Endrick falhou na marcação pela direita, a cobertura não aconteceu, a Noruega cruzou na área e Haaland marcou o primeiro. Depois, com espaço, bateu da entrada da área para marcar o segundo.
Foram 30 minutos que indicaram que a relutância de Ancelotti em convocar Neymar enquanto ele lutava contra lesões e para entrar em forma, sem nunca parecer ao longo de um ano e meio uma sombra do jogador que foi um dia, tinha fundamento.

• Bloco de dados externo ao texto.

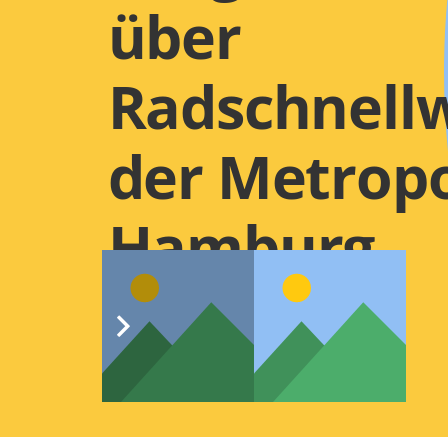
über
Radschnellw
der Metropo
Hamburg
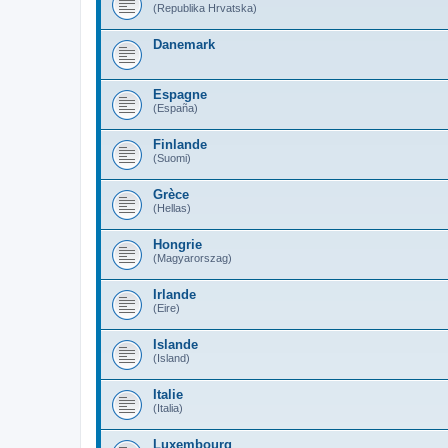
(Republika Hrvatska)
Danemark
Espagne
(España)
Finlande
(Suomi)
Grèce
(Hellas)
Hongrie
(Magyarorszag)
Irlande
(Eire)
Islande
(Island)
Italie
(Italia)
Luxembourg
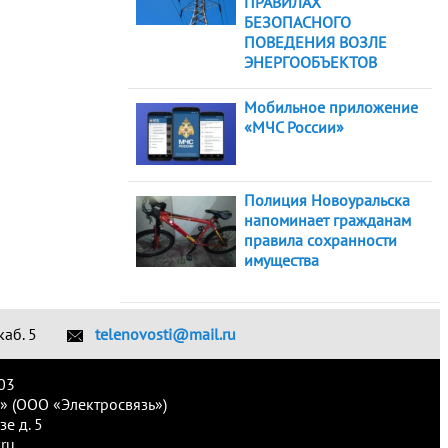
ПРАВИЛАХ
БЕЗОПАСНОГО
ПОВЕДЕНИЯ ВОЗЛЕ
ЭНЕРГООБЪЕКТОВ
Мобильное приложение
«МЧС России»
Полиция Новоуральска
напоминает гражданам
правила сохранности
имущества
каб. 5
telenovosti@mail.ru
03
» (ООО «Электросвязь»)
е д. 5
ru.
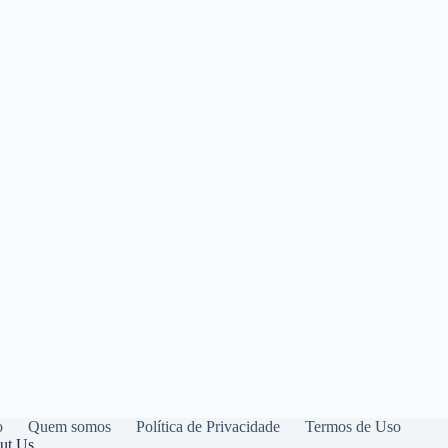
o
Quem somos
Política de Privacidade
Termos de Uso
ut Us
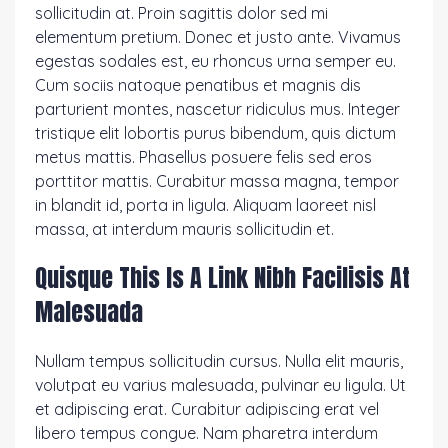
sollicitudin at. Proin sagittis dolor sed mi
elementum pretium. Donec et justo ante. Vivamus
egestas sodales est, eu rhoncus urna semper eu.
Cum sociis natoque penatibus et magnis dis
parturient montes, nascetur ridiculus mus. Integer
tristique elit lobortis purus bibendum, quis dictum
metus mattis. Phasellus posuere felis sed eros
porttitor mattis. Curabitur massa magna, tempor
in blandit id, porta in ligula. Aliquam laoreet nisl
massa, at interdum mauris sollicitudin et.
Quisque This Is A Link Nibh Facilisis At
Malesuada
Nullam tempus sollicitudin cursus. Nulla elit mauris,
volutpat eu varius malesuada, pulvinar eu ligula. Ut
et adipiscing erat. Curabitur adipiscing erat vel
libero tempus congue. Nam pharetra interdum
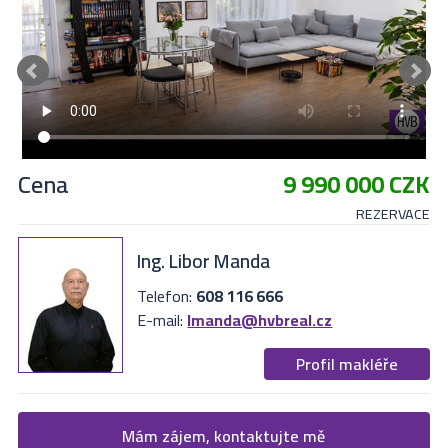
Cena
9 990 000 CZK
REZERVACE
Ing. Libor Manda
Telefon:
608 116 666
E-mail:
lmanda@hvbreal.cz
Profil makléře
Žádost o více informací
Mám zájem, kontaktujte mě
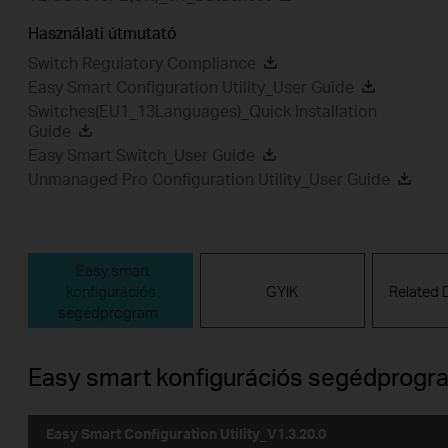
Használati útmutató
Switch Regulatory Compliance
Easy Smart Configuration Utility_User Guide
Switches(EU1_13Languages)_Quick Installation
Guide
Easy Smart Switch_User Guide
Unmanaged Pro Configuration Utility_User Guide
Easy smart
konfigurációs
GYIK
Related
segédprogram
Easy smart konfigurációs segédprogr
Easy Smart Configuration Utility_V1.3.20.0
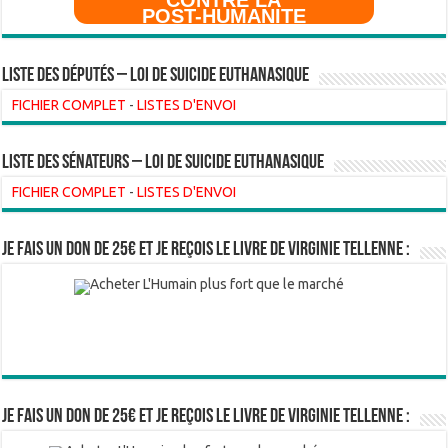
POST-HUMANITE
Liste des Députés – Loi de suicide euthanasique
FICHIER COMPLET
-
LISTES D'ENVOI
liste des sénateurs – loi de suicide euthanasique
FICHIER COMPLET
-
LISTES D'ENVOI
Je fais un don de 25€ et je reçois le livre de Virginie Tellenne :
Je fais un don de 25€ et je reçois le livre de Virginie Tellenne :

Igualmente, indicaram o mesmo sobre a relutância em utilizar Endrick nas funções que eram exercidas por Raphinha e depois Rayan, e que exigiam um papel fundamental de recomposição e pressão sem a bola.
Em algum momento ao longo da Copa, Ancelotti decidiu que seria razoável apostar em um Neymar que passou 28 dos 41 dias em que a seleção esteve reunida sem condições de jogo e que tinha atuado por 15 minutos no Mundial para mudar um jogo decisivo e equilibrado.
E que, com o camisa 10 em campo como último homem do ataque, Endrick e Vini Jr. seriam capazes de carregar as responsabilidades para suportar o sistema, ou, ao menos, compensar o desequilíbrio com o poder de decisão na frente.